Comme chaque année, l’été se pointe et plante un doigt accusateur sur ma paire de fesses légèrement flasque (rapport aux fondues savoyardes hivernales). L’heure du funèbre bilan a sonné :
Dans un élan tout à fait spontané de témérité, je me suis inscrite dans une salle de sport au nom flamboyant : Ze croco club. J’ai bien sûr opté pour l’abonnement annuel.
- Ce sera un bon moyen de m’y tenir, ai-je affirmé, toute lucidité m’abandonnant temporairement.
Premier cours de Body Sculpt ( nom barbare pour dire que tout ton body souffre le martyre pendant l’heure la plus interminable de ta vie) :
L’enseignant qui ressemble farouchement à Hulk (version non verdâtre) nous somme de choisir deux poids d’un kilo à attacher aux chevilles. J’ai l’impression d’être un bagnard du temps jadis. Un son dance-floor tout droit sorti des brumes des années 90 emplit la salle : « Pompelop, you’ve got to pompelop ». Et c’est parti dans la plus intense des allégresses pour le remodelage du fessier. Les exercices me paraissent ridiculement simples et hilarants (on imite le chien qui lève la patte, l’acte sexuel… C’est merveilleusement imaginatif). Je suis en totale connivence avec les autres femmes, je suis dans mon élément, je jubile, j’ai le palpitant qui frémit de fierté, j’en ricane d’aise.

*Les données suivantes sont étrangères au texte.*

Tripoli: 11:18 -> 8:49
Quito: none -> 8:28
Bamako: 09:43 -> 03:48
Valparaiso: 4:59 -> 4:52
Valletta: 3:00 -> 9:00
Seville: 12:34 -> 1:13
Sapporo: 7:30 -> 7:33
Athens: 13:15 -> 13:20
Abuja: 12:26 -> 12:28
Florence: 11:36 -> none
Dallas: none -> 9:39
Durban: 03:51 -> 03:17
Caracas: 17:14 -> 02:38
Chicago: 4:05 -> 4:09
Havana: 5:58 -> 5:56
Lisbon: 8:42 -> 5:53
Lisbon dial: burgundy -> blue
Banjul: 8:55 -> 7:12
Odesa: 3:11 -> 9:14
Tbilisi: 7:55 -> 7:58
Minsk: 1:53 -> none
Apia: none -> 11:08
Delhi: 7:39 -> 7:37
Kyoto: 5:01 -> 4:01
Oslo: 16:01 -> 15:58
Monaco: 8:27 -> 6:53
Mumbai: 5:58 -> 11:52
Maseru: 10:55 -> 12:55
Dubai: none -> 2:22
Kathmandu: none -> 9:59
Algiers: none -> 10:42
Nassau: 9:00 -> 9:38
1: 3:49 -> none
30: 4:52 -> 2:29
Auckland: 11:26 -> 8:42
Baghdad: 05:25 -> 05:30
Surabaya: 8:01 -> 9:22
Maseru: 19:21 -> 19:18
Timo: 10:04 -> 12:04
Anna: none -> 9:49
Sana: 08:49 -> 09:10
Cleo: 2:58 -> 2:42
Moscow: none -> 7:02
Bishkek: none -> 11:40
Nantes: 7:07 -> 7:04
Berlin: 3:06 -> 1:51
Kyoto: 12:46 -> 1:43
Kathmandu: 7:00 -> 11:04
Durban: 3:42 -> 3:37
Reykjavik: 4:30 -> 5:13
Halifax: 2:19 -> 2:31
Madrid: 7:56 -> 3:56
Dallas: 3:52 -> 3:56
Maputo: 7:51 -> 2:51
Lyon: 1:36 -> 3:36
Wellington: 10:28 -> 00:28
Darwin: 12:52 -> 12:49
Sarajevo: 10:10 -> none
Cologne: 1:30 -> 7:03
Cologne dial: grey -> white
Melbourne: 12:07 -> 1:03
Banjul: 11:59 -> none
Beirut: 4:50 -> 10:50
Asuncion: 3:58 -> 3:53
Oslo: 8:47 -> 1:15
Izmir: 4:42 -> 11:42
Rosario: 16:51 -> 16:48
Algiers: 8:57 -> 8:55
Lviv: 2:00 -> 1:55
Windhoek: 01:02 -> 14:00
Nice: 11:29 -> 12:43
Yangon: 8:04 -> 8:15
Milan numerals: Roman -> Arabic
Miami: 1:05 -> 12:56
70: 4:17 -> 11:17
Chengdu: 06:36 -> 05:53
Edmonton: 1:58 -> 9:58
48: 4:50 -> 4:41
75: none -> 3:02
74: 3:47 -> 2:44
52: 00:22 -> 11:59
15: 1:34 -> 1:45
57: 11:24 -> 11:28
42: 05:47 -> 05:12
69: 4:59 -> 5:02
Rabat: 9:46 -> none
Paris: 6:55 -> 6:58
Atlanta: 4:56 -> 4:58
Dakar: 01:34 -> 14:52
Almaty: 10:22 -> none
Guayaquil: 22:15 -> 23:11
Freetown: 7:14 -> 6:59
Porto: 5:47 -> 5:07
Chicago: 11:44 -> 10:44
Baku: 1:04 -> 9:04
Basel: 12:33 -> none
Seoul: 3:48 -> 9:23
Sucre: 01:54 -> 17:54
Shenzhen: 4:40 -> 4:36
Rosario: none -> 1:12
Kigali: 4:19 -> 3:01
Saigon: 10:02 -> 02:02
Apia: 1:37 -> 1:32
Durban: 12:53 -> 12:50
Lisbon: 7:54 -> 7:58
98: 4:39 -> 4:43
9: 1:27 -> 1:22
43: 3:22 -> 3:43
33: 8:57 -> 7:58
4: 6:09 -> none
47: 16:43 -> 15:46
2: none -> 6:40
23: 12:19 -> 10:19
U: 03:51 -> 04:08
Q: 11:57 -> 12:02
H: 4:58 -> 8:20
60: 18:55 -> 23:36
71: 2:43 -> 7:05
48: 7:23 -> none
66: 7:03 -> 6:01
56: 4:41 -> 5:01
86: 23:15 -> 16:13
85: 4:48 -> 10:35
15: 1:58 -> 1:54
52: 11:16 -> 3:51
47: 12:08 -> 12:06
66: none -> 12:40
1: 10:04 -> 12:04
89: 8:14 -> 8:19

Sauf qu’au trentième mouvement, mon ricanement s’est mué en un rictus de souffrance. Je défaille, je souffle comme un bœuf, je suinte comme la gouttière que ma propriétaire n’a jamais fait réparer. Je jette un coup d’œil autour de moi : elles sont toutes en pleine forme et… sourient. Elles ont la peau sèche. Le maquillage intact. Mais comment est-ce possible ? Elles prennent du Guronzan avant la séance. Elles s’entraînent en secret avant de s’inscrire. Elles n’ont même pas le souffle court. Et il y en a une qui DISCUTE en se trémoussant !
Je profite du fait que Hulk ait le dos tourné pour m’affaler un peu. Mais en plus d’avoir les muscles de Mister Malabar, il a un œil de lynx et aperçoit mon pitoyable reflet dans le miroir. Je tremble un peu lorsqu’il s’approche de moi (de ses naseaux sort presque de la fumée) et suis au bord des larmes (à moins que ce ne soit de la sueur) lorsqu’il m’ordonne de passer tout devant, à ses côtés. Les autres rient de moi sans vergogne.
Je termine la séance lamentablement : au lieu de soulever la jambe, je dresse péniblement le petit orteil. Enfin, le fessier agité de tics nerveux, je claudique vers les vestiaires pour me changer.
Quand soudain, tout s’assombrit. Je me pâme comme Madame de Tourvel et m’effondre tel le mur de Berlin. Quand je reprends mes esprits, je vois l’immonde visage triomphant de Hulk qui m’enfourne un sucre dans la bouche. Je tente bien de le recracher : tous ces efforts ruinés par un carré 100% calories ? Ce n’est pas possible. Mais il a le doigt aussi musclé que le corps et m’oblige à l’avaler. Hagarde, je cherche une excuse plausible à ma faiblesse et murmure :
- Je n’aurais pas dû nager quatre kilomètres avant de venir.
J’ai bien vu l’incrédulité puis les rires réprimés des spectateurs.
J’ai ensuite marché dignement vers la sortie, tel un prince (déchu, oui, mais un prince).
En rentrant (péniblement) chez moi, visualisant mentalement les moelleux coussins de mon canapé, j’ai pris une décision irrévocable : jamais plus je ne sculpterai mes fesses dans cet antre de la douleur.